Page images and extracted text:

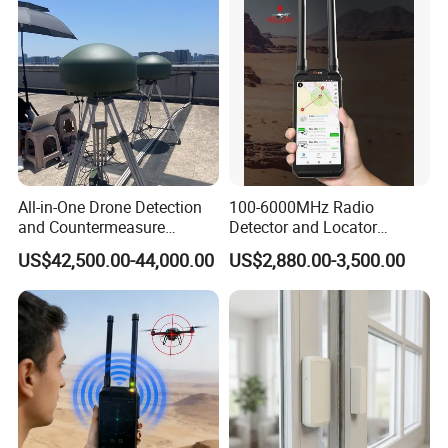
All-in-One Drone Detection
100-6000MHz Radio
and Countermeasure
Detector and Locator
Platform for Security
Handheld Drone Detection
US$42,500.00-44,000.00
US$2,880.00-3,500.00
Uav Radio Direction Finder
Spectrum Analysis Dji
Protocol Decoding Remote
ID Function Fpv Detect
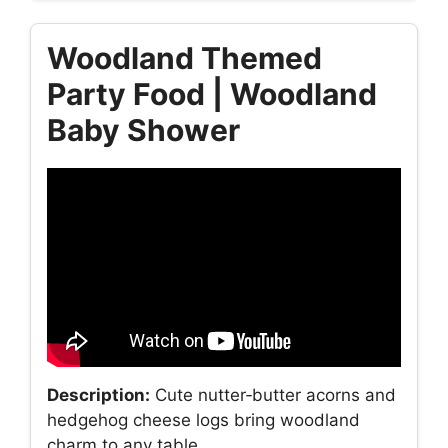
Woodland Themed
Party Food | Woodland
Baby Shower
Description:
Cute nutter‑butter acorns and
hedgehog cheese logs bring woodland
charm to any table.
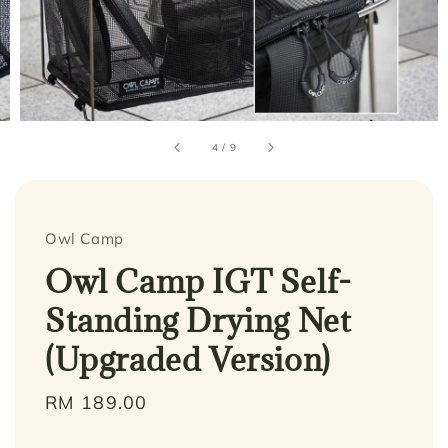
4
/
9
Owl Camp
Owl Camp IGT Self-
Standing Drying Net
(Upgraded Version)
Regular
RM 189.00
price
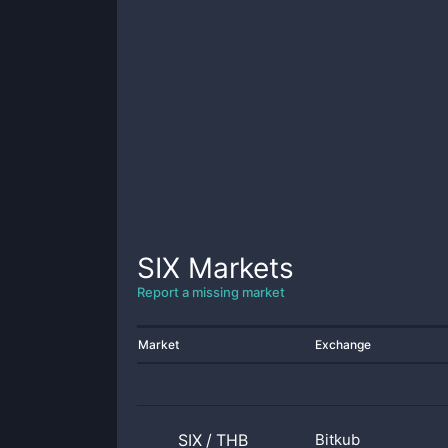
SIX
Markets
Report a missing market
Market
Exchange
SIX
/
THB
Bitkub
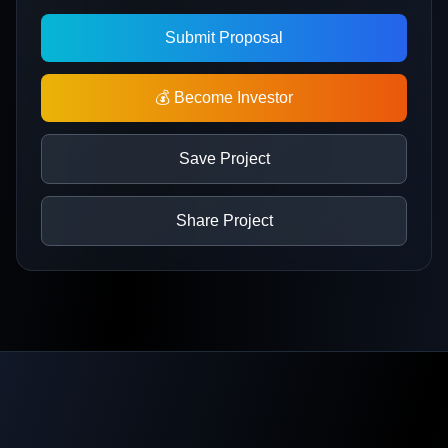
Submit Proposal
💰 Become Investor
Save Project
Share Project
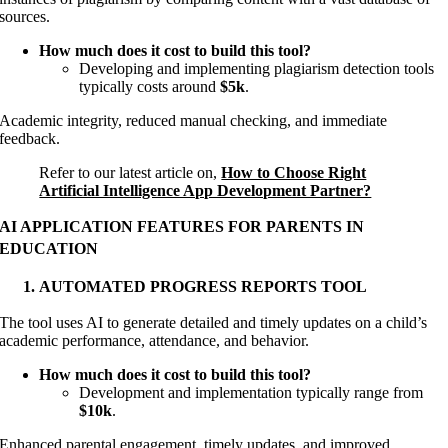
sources.
How much does it cost to build this tool?
Developing and implementing plagiarism detection tools
typically costs around
$5k
.
Academic integrity, reduced manual checking, and immediate
feedback.
Refer to our latest article on,
How to Choose Right
Artificial Intelligence App Development Partner?
AI APPLICATION FEATURES FOR PARENTS IN
EDUCATION
AUTOMATED PROGRESS REPORTS TOOL
The tool uses AI to generate detailed and timely updates on a child’s
academic performance, attendance, and behavior.
How much does it cost to build this tool?
Development and implementation typically range from
$10k
.
Enhanced parental engagement, timely updates, and improved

**PROBLEM REQUIREMENTS**. Select and copy every line from the records that includes the word "timely".

**TASK OUTPUT**.
The tool uses AI to generate detailed and timely updates on a child’s
Enhanced parental engagement, timely updates, and improved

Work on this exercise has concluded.